Midway through the first act of Beautiful-The Carole King Musical, Carole (Abby Mueller) and her husband and song writing partner, Gerry Goffin (Liam Tobin), argue over whether their most recent collaborations are merely fun songs that lack layered complexities. At this stage in their young lives writing songs for '60s girl and R&B groups like the Shirelles and the Drifters, she is fine with fun, while he wants more complexity.
The whole argument seems a bit like running meta commentary from Douglas McGrath, who wrote the Beautiful book, and director Marc Bruni about this musical itself.

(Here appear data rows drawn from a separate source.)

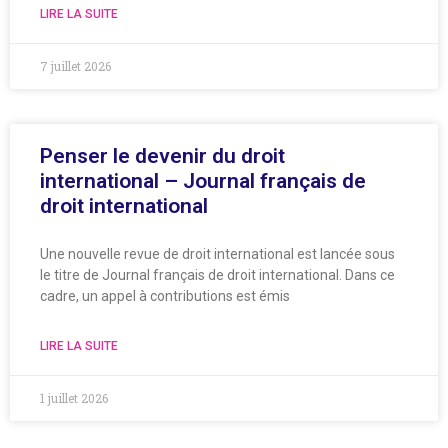
LIRE LA SUITE
7 juillet 2026
Penser le devenir du droit
international – Journal français de
droit international
Une nouvelle revue de droit international est lancée sous
le titre de Journal français de droit international. Dans ce
cadre, un appel à contributions est émis
LIRE LA SUITE
1 juillet 2026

While attempting to chronicle the early loves and songwriting years of the real life music icon, Beautiful searches for, and usually finds, a balance of fun and complexity.
The show begins and ends with King’s triumphant concert at Carnegie Hall several months after the debut of her monumental album, Tapestry. From this glimpse into the future we move back to her beginnings, as she sells her first song at age 16 and soon meets Goffin. The first act immerses the audience and King into the factory-like world of hit record production in the 1960s, where songwriters didn’t sing their own material and singing groups many times didn’t write their own music.

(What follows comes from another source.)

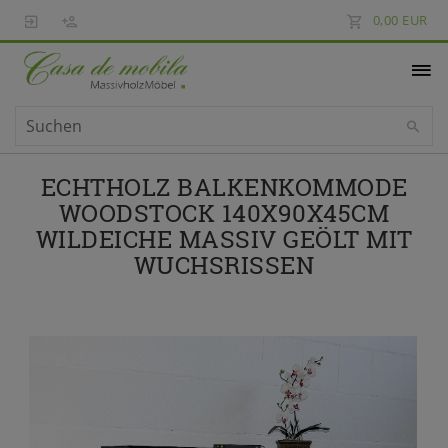
0,00 EUR
ECHTHOLZ BALKENKOMMODE
WOODSTOCK 140X90X45CM
WILDEICHE MASSIV GEÖLT MIT
WUCHSRISSEN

Much of the fun of the show comes from these little bits of musical history and many “aha” moments as we learn how those classic '60s songs we all know — even those born decades later, like “On Broadway,” “Will You Love Me Tomorrow” and “You’ve Lost that Loving Feeling” were first created. Most of the music and lyrics of Beautiful come from King and Goffin and Barry Mann and Cynthia Weil.
Some of that complexity arrives as we watch King’s relationship with her husband wither even as they create beautiful music together. Mueller makes King’s self-depreciation and lack of confidence ring true even while we might think: You’re Carole “It’s Too Late” King, kick his two-timing ass. Yet, Tobin manages to bring sympathy to the cheating Goffin whose artistic ambitions, at least, are admirable. If only he didn’t try to get in touch with the music of the times by searching for that new sound in other women’s beds.
The multitude of scenes in the first act with Goffin wanting something more, but never being satisfied with his own achievements, while King buys into dreams of some suburban ideal, could get tedious fast, and writer Bruni and director McGrath appear to know this. Almost every marital strife scene is countered with the comic, yet genuine and loving, relationship between Barry Mann (Ben Fankhauser) and Cynthia Weil (Becky Gulsvig).
Fankhauser and Gulsvig are delightful as the friends and songwriting rivals to King and Goffin, but they also serve as a kind of functional and illuminating relationship mirror to the King/Goffin angst. In fact, I became so invested in the Mann and Weil team, after the show I immediately checked online hoping they had stayed together. They have. Curt Bouril as super producer Don Kirshner is another performance that adds lots of lightness to Beautiful.
One issue in the show that does disturb that fun/complexity balance is the length and breadth of the first act. Everyone and thing, including the radio inspired set, designed by Derek McLane, speeds through those early years and many songs of King’s life. (Furniture, pianos and whole columns of retro speakers, which frame the stage at times, are remotely whisked on and off stage with every new scene change.) This keeps the fun level high throughout the show, but at times mutes some of that complexity.
There’s so many King and Goffin and Mann and Weil songs to introduce, that when we finally get to King’s weaving of her Tapestry album, in act two, there’s little time left for Mueller to depict the pain and joy that leads to its creation. Mueller is certainly up to the task, but she often needs to rush though her emotional epiphanies. Many times, director McGrath seems to leave it up to the music to bring that complexity to the story. As King tentatively debuts “It’s Too Late” in a near-empty night club, Mueller puts all the pain of the breakup into each note and word.
In the end, it’s definitely a fun journey as King gets us to Carnegie Hall, but Beautiful might have been all the richer if we could have seen a little more of her later practice, practice, practice without Goffin.
Beautiful-the Carole King Musical runs through June 5 at the Hobby Center.